Sheeeeee's Baaaaaaaaack!!!!

Auntie Gay rode into the halls of Congress this week, perched daintily side-saddle on Larry Craig’s coffin, waving the GOP’s new, mandatory “Contract with America II: I Am Not Gay” pledge, and trilling “Jesus Saves!”

As most of America knows, Auntie Gay has spent much of the year away from the nation’s capital. She’s been home in her hole feeding on rot and worm droppings, building her strength for the coming round of elections.

But Auntie Gay came out today (you should pardon the expression) to celebrate the Party's exorcism of Senator Larry Craig, and to preview GOP Grandfather, closet-candidate, and militantly heterosexual Fred Thompson’s expected coming-out comments next week. Dispensing turgid faith statements and knowing tssk-tssk-tssks, Auntie Gay flitted around the Right wing of the Hill like a turd fairy.

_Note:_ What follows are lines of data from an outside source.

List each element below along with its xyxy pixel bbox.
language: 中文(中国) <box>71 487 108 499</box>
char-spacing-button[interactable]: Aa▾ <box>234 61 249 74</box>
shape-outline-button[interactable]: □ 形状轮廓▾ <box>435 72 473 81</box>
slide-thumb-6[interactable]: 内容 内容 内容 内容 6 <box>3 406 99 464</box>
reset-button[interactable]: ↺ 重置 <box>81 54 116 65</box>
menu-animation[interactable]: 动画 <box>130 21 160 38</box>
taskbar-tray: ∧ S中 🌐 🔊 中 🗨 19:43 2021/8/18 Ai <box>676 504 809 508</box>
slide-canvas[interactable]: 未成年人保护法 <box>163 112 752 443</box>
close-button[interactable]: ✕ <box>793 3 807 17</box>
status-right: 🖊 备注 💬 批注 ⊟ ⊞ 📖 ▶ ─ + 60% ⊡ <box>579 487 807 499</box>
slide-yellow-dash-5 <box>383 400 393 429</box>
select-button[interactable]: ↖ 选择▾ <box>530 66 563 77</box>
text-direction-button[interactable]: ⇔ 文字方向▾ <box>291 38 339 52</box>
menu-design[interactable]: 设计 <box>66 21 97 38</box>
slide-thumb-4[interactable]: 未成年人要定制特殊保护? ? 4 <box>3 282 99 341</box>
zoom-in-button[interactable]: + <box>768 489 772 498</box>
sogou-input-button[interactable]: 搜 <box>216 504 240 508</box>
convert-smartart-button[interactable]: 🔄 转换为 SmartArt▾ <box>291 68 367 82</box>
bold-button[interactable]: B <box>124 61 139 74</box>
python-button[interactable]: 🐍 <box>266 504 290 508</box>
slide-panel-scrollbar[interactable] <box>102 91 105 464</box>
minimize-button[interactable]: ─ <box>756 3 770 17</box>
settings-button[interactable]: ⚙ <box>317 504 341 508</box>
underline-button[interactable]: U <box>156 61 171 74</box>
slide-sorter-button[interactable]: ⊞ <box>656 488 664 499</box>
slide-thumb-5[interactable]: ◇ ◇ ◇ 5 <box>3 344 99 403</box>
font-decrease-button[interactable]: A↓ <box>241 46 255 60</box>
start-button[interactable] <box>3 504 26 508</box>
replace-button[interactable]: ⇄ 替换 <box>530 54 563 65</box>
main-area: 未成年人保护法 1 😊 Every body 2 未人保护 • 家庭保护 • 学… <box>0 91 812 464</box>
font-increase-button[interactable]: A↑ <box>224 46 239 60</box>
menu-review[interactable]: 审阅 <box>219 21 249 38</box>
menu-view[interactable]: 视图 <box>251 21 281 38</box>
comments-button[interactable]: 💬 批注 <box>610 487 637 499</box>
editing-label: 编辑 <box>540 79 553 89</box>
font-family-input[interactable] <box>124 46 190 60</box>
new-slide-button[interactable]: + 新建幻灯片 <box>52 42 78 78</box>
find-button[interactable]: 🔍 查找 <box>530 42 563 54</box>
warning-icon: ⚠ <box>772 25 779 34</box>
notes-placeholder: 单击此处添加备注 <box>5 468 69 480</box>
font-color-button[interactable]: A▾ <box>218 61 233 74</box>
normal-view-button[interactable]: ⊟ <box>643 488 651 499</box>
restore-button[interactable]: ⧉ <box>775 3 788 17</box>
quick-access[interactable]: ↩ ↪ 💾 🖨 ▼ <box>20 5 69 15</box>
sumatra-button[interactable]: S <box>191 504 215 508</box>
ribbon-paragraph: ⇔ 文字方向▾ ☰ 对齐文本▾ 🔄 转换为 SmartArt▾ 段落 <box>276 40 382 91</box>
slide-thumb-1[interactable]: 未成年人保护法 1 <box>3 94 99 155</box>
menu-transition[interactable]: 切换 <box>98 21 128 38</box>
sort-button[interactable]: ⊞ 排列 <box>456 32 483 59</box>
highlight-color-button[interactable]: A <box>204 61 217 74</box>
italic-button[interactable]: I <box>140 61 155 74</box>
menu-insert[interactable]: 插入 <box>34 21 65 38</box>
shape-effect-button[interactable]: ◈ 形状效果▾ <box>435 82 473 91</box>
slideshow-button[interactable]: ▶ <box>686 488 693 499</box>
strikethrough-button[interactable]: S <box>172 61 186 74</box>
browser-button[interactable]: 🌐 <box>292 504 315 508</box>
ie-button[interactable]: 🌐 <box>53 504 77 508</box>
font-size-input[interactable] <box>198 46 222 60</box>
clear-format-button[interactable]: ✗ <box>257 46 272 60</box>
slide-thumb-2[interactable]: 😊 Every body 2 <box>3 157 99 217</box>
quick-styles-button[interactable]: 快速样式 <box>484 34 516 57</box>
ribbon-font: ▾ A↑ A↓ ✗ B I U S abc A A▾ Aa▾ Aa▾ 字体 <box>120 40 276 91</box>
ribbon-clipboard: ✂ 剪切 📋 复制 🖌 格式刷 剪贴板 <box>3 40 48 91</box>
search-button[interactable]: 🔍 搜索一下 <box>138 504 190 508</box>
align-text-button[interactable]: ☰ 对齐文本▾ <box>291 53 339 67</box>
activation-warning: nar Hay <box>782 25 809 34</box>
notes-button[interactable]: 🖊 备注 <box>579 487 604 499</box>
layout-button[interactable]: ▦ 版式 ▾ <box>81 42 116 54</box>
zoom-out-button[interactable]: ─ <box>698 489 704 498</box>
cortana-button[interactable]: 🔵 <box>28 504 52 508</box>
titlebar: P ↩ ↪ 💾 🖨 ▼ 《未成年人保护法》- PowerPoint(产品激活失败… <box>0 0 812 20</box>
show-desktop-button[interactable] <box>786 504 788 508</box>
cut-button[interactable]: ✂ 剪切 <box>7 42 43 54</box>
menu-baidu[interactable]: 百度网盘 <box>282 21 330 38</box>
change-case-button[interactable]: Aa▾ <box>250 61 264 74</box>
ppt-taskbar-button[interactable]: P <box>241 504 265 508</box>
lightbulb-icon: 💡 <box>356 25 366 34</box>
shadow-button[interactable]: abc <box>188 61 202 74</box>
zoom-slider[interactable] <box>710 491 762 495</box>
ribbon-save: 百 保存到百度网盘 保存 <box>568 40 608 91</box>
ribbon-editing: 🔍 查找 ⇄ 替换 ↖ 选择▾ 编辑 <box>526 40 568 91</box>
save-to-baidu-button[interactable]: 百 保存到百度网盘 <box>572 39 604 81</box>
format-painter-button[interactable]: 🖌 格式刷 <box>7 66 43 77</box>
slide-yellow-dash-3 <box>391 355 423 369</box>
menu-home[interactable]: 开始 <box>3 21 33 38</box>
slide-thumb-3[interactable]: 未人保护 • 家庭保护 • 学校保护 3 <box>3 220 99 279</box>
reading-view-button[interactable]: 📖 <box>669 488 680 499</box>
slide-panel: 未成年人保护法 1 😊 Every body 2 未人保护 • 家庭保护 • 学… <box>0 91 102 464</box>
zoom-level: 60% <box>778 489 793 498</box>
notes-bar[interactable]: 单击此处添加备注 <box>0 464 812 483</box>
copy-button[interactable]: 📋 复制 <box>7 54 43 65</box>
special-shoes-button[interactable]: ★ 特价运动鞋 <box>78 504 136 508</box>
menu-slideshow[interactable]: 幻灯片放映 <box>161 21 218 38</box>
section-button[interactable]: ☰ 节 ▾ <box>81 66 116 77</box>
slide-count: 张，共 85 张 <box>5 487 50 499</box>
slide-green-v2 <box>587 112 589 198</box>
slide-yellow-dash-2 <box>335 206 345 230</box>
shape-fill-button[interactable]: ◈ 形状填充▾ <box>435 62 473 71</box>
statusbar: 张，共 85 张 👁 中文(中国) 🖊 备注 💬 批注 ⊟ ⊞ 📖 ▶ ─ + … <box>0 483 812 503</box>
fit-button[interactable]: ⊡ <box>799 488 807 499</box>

Auntie Gay was welcomed home by former House Whip and current Mr. Christian Tom DeLay and Huns for Jesus CEO Karl Rove. Current and former party hot-shots, including Ken Mehlman, Armstrong Williams, Richard Dreier, and Ed Schrock, tossed manly yellow marigolds in her wake as Washington’s new Mr. Clean, Sen. David Vitter, and GOP presidential candidates Mitt (I Can Assure You There Are No Gay Mormons) Romney and STRAIGHT-shooter John McCain beamed godly smiles from the sidelines.

On this occasion, Auntie Gay was wearing three wedding rings on her left hand, a pawned AA button and two sequined Old Glories on her bosom, and a bling cross the size of an all-American apple pie. She also sported a Bluetooth said to be hotlined to God Hisself, a cat named Righteous Pussy, and a grin like an Afghani back hoe.

Unfortunately, we weren’t allowed to hear her remarks. Auntie Gay was towed to the deepest bowels of the Capitol's Right wing for a mid-day snack of dung, beetles, and arachnids, to be followed by a members-only briefing on how to pump up the Party’s virility and achieve more publicity for its married members. It is believed that a special team of consultants from the Big-Love state's firm of Viagra, Viagra, and Cialis, have been hired to do the heavy lifting for this challenge.

Asked for his reaction, totally neutral network pundit Tim Russert smiled and said, “Yeah baby! Heah she come!”